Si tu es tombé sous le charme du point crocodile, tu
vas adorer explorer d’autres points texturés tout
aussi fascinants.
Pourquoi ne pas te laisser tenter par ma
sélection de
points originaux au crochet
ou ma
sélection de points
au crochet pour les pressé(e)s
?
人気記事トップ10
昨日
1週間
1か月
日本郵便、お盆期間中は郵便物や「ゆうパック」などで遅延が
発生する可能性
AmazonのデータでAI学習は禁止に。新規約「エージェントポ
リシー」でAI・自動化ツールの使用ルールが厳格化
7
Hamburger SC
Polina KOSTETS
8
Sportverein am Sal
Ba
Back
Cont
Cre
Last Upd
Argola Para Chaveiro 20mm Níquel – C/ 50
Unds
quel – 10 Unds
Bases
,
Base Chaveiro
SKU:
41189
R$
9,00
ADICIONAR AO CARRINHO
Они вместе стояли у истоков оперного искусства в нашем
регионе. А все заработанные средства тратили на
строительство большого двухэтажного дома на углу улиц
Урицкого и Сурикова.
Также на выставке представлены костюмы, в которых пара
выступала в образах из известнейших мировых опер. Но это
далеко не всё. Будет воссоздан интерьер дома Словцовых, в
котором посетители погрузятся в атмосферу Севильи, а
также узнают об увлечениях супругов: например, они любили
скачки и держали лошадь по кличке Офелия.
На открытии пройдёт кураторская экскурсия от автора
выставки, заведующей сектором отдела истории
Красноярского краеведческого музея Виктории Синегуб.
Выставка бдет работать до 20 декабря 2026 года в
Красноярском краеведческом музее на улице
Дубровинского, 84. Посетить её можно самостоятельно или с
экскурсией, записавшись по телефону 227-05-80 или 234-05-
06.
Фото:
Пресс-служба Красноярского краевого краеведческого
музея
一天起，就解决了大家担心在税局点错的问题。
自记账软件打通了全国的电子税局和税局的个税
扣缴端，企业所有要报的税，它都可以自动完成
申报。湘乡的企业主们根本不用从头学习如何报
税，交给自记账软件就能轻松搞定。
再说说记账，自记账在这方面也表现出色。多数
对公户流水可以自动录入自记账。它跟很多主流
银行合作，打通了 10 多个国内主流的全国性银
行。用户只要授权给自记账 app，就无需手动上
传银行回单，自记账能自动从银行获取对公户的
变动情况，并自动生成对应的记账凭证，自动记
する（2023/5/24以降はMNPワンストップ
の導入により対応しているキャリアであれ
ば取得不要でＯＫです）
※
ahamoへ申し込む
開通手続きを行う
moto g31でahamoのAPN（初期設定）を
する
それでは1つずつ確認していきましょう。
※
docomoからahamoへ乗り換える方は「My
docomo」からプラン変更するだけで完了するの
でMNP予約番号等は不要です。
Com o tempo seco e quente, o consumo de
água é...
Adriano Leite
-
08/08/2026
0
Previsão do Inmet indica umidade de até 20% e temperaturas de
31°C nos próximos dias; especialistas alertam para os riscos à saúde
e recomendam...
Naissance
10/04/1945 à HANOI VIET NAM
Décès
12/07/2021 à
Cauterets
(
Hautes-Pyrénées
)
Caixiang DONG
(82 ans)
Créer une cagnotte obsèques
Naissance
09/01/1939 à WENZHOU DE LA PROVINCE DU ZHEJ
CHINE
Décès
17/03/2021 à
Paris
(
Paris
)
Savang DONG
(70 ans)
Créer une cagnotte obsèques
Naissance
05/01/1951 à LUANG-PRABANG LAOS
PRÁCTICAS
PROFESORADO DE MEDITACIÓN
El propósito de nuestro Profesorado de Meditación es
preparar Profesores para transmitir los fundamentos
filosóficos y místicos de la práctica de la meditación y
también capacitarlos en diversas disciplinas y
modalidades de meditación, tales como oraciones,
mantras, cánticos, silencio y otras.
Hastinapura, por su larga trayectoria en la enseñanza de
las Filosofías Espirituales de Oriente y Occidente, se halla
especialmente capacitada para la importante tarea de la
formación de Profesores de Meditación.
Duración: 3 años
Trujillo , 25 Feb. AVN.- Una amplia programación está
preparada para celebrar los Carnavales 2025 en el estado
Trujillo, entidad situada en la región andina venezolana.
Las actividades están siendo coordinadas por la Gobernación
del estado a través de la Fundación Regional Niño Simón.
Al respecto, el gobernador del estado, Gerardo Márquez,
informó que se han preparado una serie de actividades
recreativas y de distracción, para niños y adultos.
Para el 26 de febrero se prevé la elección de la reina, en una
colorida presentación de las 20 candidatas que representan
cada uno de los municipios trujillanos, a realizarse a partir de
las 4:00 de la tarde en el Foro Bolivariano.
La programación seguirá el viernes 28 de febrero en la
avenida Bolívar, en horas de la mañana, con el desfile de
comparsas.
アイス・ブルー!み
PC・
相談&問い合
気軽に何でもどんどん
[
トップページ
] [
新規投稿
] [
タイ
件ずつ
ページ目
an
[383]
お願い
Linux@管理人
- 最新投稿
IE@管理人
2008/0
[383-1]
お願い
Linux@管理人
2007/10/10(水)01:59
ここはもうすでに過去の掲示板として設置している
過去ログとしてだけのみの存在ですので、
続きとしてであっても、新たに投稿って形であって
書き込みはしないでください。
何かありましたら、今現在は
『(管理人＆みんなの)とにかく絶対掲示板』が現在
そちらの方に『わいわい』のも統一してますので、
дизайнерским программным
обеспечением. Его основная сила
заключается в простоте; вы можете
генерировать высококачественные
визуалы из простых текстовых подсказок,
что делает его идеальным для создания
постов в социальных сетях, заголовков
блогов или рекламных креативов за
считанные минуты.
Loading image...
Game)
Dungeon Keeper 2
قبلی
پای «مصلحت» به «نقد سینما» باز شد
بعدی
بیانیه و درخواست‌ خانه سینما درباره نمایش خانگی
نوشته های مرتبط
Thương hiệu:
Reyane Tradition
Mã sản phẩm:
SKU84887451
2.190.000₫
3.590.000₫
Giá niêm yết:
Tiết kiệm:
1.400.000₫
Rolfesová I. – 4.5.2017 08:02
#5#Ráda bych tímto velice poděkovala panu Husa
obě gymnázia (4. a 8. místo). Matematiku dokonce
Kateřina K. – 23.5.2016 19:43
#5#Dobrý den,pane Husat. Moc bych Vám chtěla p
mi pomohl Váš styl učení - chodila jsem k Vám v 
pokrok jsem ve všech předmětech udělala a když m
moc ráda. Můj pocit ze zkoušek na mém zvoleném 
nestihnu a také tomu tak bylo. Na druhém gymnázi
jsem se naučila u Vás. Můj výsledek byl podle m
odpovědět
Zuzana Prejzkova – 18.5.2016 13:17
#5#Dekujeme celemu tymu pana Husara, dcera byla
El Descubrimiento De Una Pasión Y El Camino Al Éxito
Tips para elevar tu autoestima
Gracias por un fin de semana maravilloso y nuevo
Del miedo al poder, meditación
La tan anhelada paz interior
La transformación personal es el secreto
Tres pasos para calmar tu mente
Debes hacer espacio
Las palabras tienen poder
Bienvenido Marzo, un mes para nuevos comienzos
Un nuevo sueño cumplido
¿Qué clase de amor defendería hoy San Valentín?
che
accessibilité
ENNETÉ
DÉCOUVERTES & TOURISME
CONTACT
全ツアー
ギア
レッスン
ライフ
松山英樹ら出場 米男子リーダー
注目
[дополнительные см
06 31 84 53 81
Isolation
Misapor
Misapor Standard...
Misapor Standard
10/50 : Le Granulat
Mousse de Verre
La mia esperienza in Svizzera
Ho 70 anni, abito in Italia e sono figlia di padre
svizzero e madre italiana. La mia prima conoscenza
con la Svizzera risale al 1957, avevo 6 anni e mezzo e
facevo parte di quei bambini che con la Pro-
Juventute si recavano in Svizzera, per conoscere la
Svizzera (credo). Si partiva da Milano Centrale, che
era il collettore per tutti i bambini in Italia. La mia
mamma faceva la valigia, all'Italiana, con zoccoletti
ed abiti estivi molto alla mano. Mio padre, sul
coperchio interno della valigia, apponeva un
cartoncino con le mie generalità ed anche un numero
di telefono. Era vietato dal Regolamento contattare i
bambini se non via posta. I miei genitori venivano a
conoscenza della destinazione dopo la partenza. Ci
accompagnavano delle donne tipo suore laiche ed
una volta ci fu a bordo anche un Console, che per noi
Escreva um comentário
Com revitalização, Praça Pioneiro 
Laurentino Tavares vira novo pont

YOUR OBJECTIVE ▸ Would you copy every line from the listing above that has the string "bych" in it?

WRITTEN REPLY ▸
#5#Ráda bych tímto velice poděkovala panu Husa
#5#Dobrý den,pane Husat. Moc bych Vám chtěla p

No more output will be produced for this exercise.